I have always enjoyed being artistic, whether its drawing, sculpting, building something, or designing it. As much as I enjoy being creative, lots of times I seem to lose interest in my work before it is finished. This problem, however, is nearly non-existent if I am doing it with, or for, someone else. I always enjoy learning new things. Although, I don't find EVERYTHING interesting.
I can typically hold up a conversation. I can hold a conversation ten times better, if the person I am with has things they like to talk about. I am usually a very laid back person, but I can always bring lots of energy to anything that I enjoy doing. Unfortunately, I tend to be an over thinker and can psyche myself out in a lot of ways. I even get nervous about messaging with two different women (on OKC) at the same time. I have been trying to fix this problem ...but you know how difficult "the game" is.
Over the course of my life I have discovered some people originally didn't like the first impression they get of me, but over time they change their opinion. Also, some people take an instant like to me, but soon realize they were wrong ...Not THAT many people though. As much as I don't like to admit it, I have bad time management. I have been working on it, but it been a losing battle.

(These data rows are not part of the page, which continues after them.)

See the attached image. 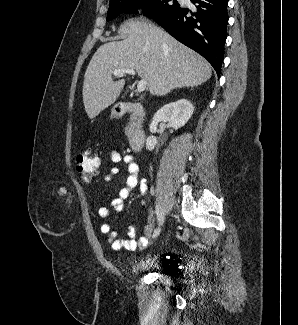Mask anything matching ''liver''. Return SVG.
Returning a JSON list of instances; mask_svg holds the SVG:
<instances>
[{"label": "liver", "instance_id": "liver-1", "mask_svg": "<svg viewBox=\"0 0 298 325\" xmlns=\"http://www.w3.org/2000/svg\"><path fill=\"white\" fill-rule=\"evenodd\" d=\"M119 32H126L127 38L101 44L86 68L82 98L88 118H95L113 104L124 88V94L128 92L130 86H125V78H112L116 68H135L138 76L147 80L150 94L155 96H164L173 88L198 86L212 74L203 56L154 22H134L130 18L120 26Z\"/></svg>", "mask_w": 298, "mask_h": 325}]
</instances>
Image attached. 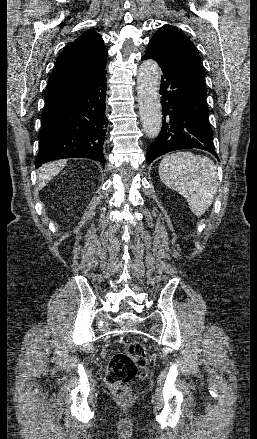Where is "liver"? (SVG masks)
<instances>
[{
    "mask_svg": "<svg viewBox=\"0 0 257 439\" xmlns=\"http://www.w3.org/2000/svg\"><path fill=\"white\" fill-rule=\"evenodd\" d=\"M66 165V161H56L46 164L40 168L38 174V189H42L55 175Z\"/></svg>",
    "mask_w": 257,
    "mask_h": 439,
    "instance_id": "1",
    "label": "liver"
}]
</instances>
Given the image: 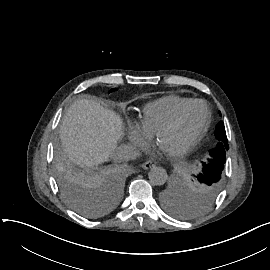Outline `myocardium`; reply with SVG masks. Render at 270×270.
Returning <instances> with one entry per match:
<instances>
[{"label":"myocardium","instance_id":"1","mask_svg":"<svg viewBox=\"0 0 270 270\" xmlns=\"http://www.w3.org/2000/svg\"><path fill=\"white\" fill-rule=\"evenodd\" d=\"M202 105L205 109V121L200 130L187 142L183 147L176 150L178 155H184L189 153L201 140L205 132L207 131L210 121H211V113L204 101L195 100L183 107L176 115H174L157 133L156 137L159 139L160 136L168 131H171L179 126L185 114L194 106Z\"/></svg>","mask_w":270,"mask_h":270}]
</instances>
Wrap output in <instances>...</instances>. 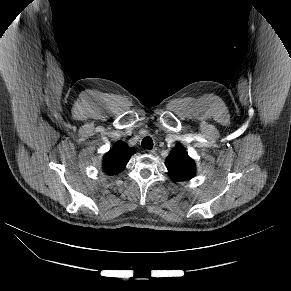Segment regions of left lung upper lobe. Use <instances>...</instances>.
<instances>
[{
  "instance_id": "left-lung-upper-lobe-1",
  "label": "left lung upper lobe",
  "mask_w": 291,
  "mask_h": 291,
  "mask_svg": "<svg viewBox=\"0 0 291 291\" xmlns=\"http://www.w3.org/2000/svg\"><path fill=\"white\" fill-rule=\"evenodd\" d=\"M168 174L173 181H185L195 175V162L188 156L182 145H176L165 161Z\"/></svg>"
}]
</instances>
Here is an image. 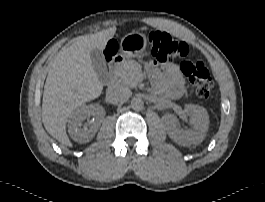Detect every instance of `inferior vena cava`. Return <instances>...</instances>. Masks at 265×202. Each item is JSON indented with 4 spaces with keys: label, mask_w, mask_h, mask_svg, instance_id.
Listing matches in <instances>:
<instances>
[{
    "label": "inferior vena cava",
    "mask_w": 265,
    "mask_h": 202,
    "mask_svg": "<svg viewBox=\"0 0 265 202\" xmlns=\"http://www.w3.org/2000/svg\"><path fill=\"white\" fill-rule=\"evenodd\" d=\"M131 94V90L121 84H114L107 89V97L115 103L126 102Z\"/></svg>",
    "instance_id": "1"
}]
</instances>
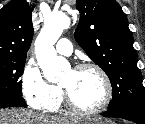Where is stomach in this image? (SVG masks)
Instances as JSON below:
<instances>
[{
  "instance_id": "stomach-1",
  "label": "stomach",
  "mask_w": 145,
  "mask_h": 124,
  "mask_svg": "<svg viewBox=\"0 0 145 124\" xmlns=\"http://www.w3.org/2000/svg\"><path fill=\"white\" fill-rule=\"evenodd\" d=\"M78 124H114V123L100 118H82L79 120Z\"/></svg>"
}]
</instances>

When it comes to dating women, one issue I have found is that I can easily fall for any women that has the right personality. THAT takes a long time to truly discover. So, usually I need to be attracted to the person, see earlier problem of psyching myself out.I know it can make me seem like a shallow person.
That being said, I never officially dated anyone growing up, I have gone on dates, and spent exclusive time with women. Most of the women that I have had relationships with have been people I have gone to school or worked with. So I usually need to spend a lot of time with someone before I really know who they are and if I want to be with them.